Oil and gas extraction, transport, and processing is still however not yet quantified, globally.

Relevant legislation and NGO policy work


Mercury emissions from oil and gas are not covered under the Minamata Convention for now.

In the EU

Under the EU Mercury Regulation 2017/852, Article 11 referring to Waste mentions that mercury and mercury compounds, whether in pure form or in mixtures, from the cleaning of natural gas (among others)shall be considered to be waste within the meaning of Directive 2008/98/EC and be disposed of without endangering human health or harming the environment, in accordance with that Directive.

In terms of emissions, the industrial activity of Refining Mineral oil and gas is covered under the Integrated Pollution Prevention and Control (IPPC) Directive (96/61/EC).

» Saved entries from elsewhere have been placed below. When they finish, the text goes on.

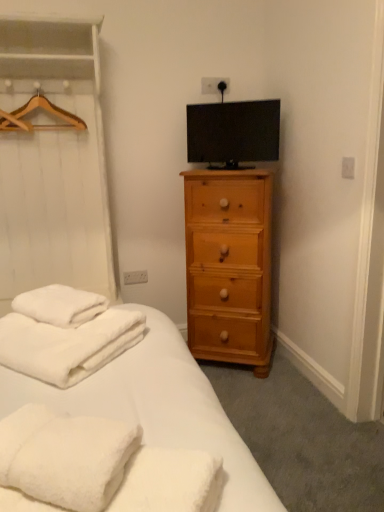 Question: From the image's perspective, is light brown wood chest of drawers at right positioned above or below white fluffy towels at lower left?

Choices:
 (A) above
 (B) below

Answer: (A)

Question: Is point (230, 337) positioned closer to the camera than point (127, 333)?

Choices:
 (A) farther
 (B) closer

Answer: (A)

Question: Which object is the farthest from the light brown wood chest of drawers at right?

Choices:
 (A) white fluffy towels at lower left
 (B) matte black tv at upper center
 (C) wooden hanger at upper left

Answer: (A)

Question: Which object is the closest to the wooden hanger at upper left?

Choices:
 (A) matte black tv at upper center
 (B) light brown wood chest of drawers at right
 (C) white fluffy towels at lower left

Answer: (A)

In 2010- the Integrated Pollution Prevention and Control (IPPC) Directive (96/61/EC) was replaced by the Industrial Emissions Directive (IED),which has entered into force on 6 January 2011 and was transposed into national legislation by Member States by 7 January 2013.

Although the principle is the same as for IPPC, the role of the Best Available Technique (BAT) Reference Documents (BREFs) has been strengthened, providing more opportunities to the legislator to question why mercury process may still be permitted in the sector.

IED sets out the main principles for the permitting and control of installations based on an integrated approach and the application of best available techniques (BAT) which are the most effective techniques to achieve a high level of environmental protection, taking into account the costs and benefits. For more information on the directive please visit the EC website.

Through the implementation of the IED, the role of the BREFs has been strengthened. After a BREF is completed, it should be subject to BAT conclusions that are adopted through a comitology decision (implementing act). The right of initiative however rests with the Commission. BAT conclusions contain parts of the BREF, their description, information on applicability, including BAT Associated Emission Levels (BATAELs) for different pollutants (meaning emission levels that can be achieved for a pollutant if the industry is implementing BAT) as well as associated consumption levels and monitoring.

It may also include site remediation measures “where appropriate”. Within 4 years after publication of the comitology decision on the relevant BAT conclusions, local authorities should review and update all the permits to the respective industries in order to make sure the industrial activity operates according to the requirements set out in the BAT conclusions.

The provision in the IED requires that Emission Limit Values (ELVs) for pollutants set out in the permit should not exceed the relevant BATAEL. However the permit writer may derogate in specific cases and set higher ELVs under certain conditions. An assessment needs to demonstrate that the application of the BATAEL would lead to disproportionate higher costs compared to the benefits due to the local conditions (technical characteristics of the plants, or geographical location or local environmental conditions).

In any case no significant pollution may be caused and a high level of protection of the environment as a whole is achieved. Environmental Quality Standards also need to be respected. These derogations are subject to public participation and scrutiny by the public concerned, which includes NGOs.

The benchmarks or criteria on which BAT relies are described in the BAT Reference Documents (BREFs). The first Refining mineral oil and gas BREF was adopted in 2003. The BREF was revised in 2014, and BAT conclusions were adopted in October 2014.

BAT conclusions for the natural gas refinery

  • BAT 41. In order to reduce sulphur dioxide emissions to air from the natural gas plant, BAT is to apply BAT 54.
  • BAT 42. In order to reduce nitrogen oxides (NOX) emissions to air from the natural gas plant, BAT is to apply BAT 34
  • BAT 43. In order to prevent emissions of mercury when present in raw natural gas, BAT is to remove the mercury and recover the mercury-containing sludge for waste disposal.